__SOURCE DATA__.
────

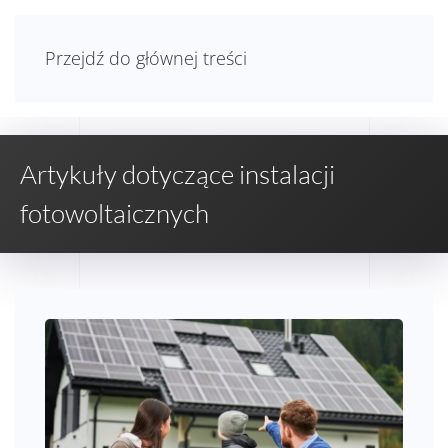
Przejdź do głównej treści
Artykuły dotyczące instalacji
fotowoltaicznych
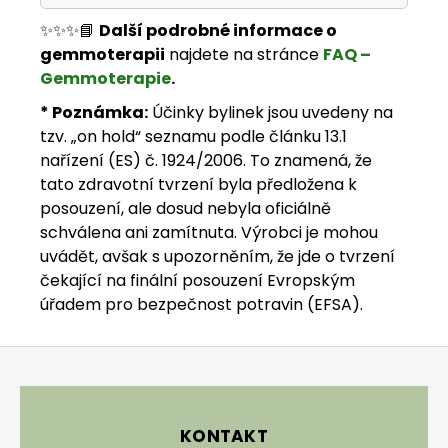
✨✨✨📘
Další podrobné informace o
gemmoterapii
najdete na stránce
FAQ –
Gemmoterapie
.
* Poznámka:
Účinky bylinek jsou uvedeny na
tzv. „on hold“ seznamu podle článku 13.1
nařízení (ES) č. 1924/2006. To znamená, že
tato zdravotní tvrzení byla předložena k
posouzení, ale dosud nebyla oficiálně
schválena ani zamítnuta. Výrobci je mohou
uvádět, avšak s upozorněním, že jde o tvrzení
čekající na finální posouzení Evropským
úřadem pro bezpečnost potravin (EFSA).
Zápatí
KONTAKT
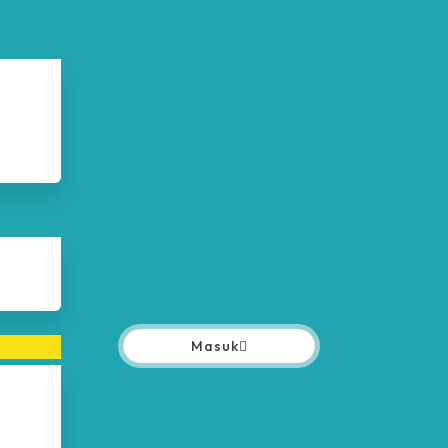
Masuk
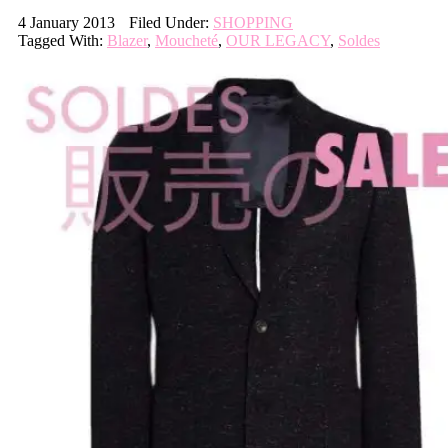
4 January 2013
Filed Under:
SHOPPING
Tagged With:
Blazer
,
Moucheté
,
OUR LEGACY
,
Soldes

────

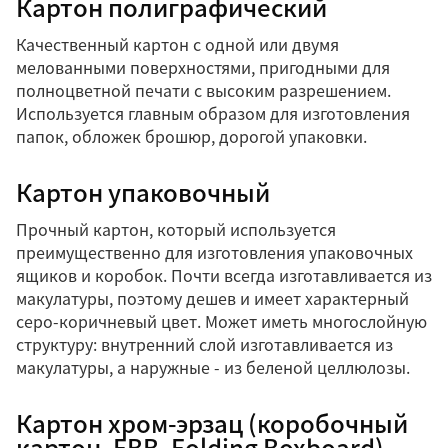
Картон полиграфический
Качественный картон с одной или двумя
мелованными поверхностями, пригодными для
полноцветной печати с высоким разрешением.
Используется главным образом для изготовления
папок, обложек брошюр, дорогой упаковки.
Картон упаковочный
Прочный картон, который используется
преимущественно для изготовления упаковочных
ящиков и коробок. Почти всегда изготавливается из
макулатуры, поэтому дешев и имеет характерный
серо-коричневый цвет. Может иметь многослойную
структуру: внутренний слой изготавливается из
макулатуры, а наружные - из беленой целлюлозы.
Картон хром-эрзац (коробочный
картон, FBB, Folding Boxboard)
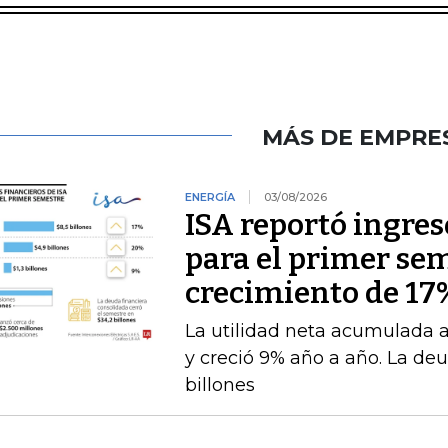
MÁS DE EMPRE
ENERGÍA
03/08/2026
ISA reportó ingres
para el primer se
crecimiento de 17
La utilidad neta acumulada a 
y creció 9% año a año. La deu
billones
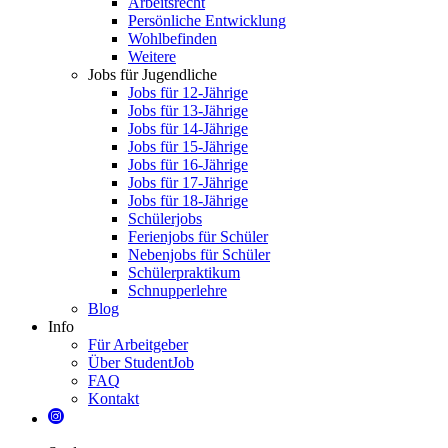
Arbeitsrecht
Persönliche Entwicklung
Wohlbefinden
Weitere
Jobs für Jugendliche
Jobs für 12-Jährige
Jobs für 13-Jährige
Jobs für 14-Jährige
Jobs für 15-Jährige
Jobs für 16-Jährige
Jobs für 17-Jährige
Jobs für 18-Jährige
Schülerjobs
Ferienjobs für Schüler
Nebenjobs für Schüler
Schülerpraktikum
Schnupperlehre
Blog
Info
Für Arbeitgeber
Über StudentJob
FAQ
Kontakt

────

Each line of the material above either contains the word "Jährige" or does not; state how many do, and nothing else.

7